A mail service has to score "spam?" within milliseconds. Each email is represented by its word counts. Training data: 2M labeled emails.

Multinomial Naive Bayes computes per-word probabilities conditioned on class. "viagra" is 200× more likely in spam, "invoice" 50× more likely in ham. New email arrives → multiply the conditional probabilities of its words → pick the class with the higher posterior.
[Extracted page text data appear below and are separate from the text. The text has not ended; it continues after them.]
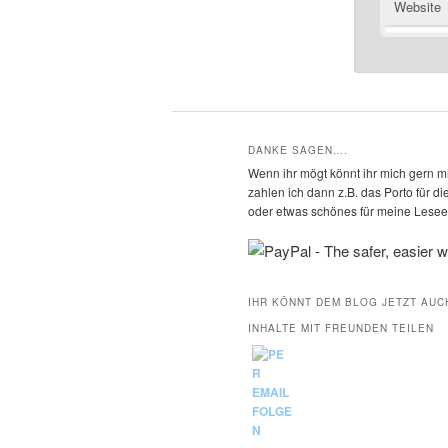
Website
DANKE SAGEN….
Wenn ihr mögt könnt ihr mich gern mi
zahlen ich dann z.B. das Porto für 
oder etwas schönes für meine Leseec
IHR KÖNNT DEM BLOG JETZT AUC
INHALTE MIT FREUNDEN TEILEN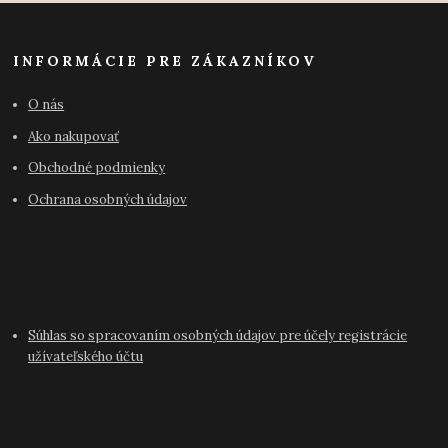
INFORMÁCIE PRE ZÁKAZNÍKOV
O nás
Ako nakupovať
Obchodné podmienky
Ochrana osobných údajov
Súhlas so spracovaním osobných údajov pre účely registrácie
užívateľského účtu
Accuracy 96%+, training in 30 seconds, inference in microseconds. A transformer might hit 98% but at 100× cost and latency. Most production systems still keep Naive Bayes as a first-line filter.

Code examples
scikit-learn · text classificationPython
from sklearn.feature_extraction.text import TfidfVectorizer
from sklearn.naive_bayes import MultinomialNB
from sklearn.pipeline import Pipeline
from sklearn.metrics import classification_report

pipe = Pipeline([
    ("tfidf", TfidfVectorizer(stop_words="english", ngram_range=(1, 2), min_df=2)),
    ("clf", MultinomialNB(alpha=0.1)),  # Laplace smoothing
])

pipe.fit(texts_train, y_train)

preds = pipe.predict(texts_test)
print(classification_report(y_test, preds))

# Top spam-ish words
feature_names = pipe.named_steps["tfidf"].get_feature_names_out()
log_prob_diff = (
    pipe.named_steps["clf"].feature_log_prob_[1]
    - pipe.named_steps["clf"].feature_log_prob_[0]
)
top_spam = log_prob_diff.argsort()[-20:][::-1]
print("Most spam-indicative words:")
for i in top_spam:
    print(f"  {feature_names[i]}: {log_prob_diff[i]:+.3f}")
When to use
  • Text classification (spam, topic, language) — industry-standard baseline
  • You need very fast training and inference
  • Limited training data with many features (words)
  • A probabilistic, soft decision is needed
When not to use
  • Inter-feature relationships matter — the independence assumption hurts
  • Nonlinear interactions among numeric features — gradient boosting wins
  • You need calibrated probabilities — Naive Bayes pushes them toward 0/1
Common pitfalls

Zero-probability problem

An unseen word at test time → zero conditional probability → entire product collapses. Laplace smoothing (alpha) fixes it; always > 0.

Trusting probabilities literally

Naive Bayes is overconfident due to the independence trick. Use scores for ranking, not as calibrated probabilities.

Ignoring the independence assumption

Highly correlated features (price + cost) double-count evidence. Drop one or use feature selection.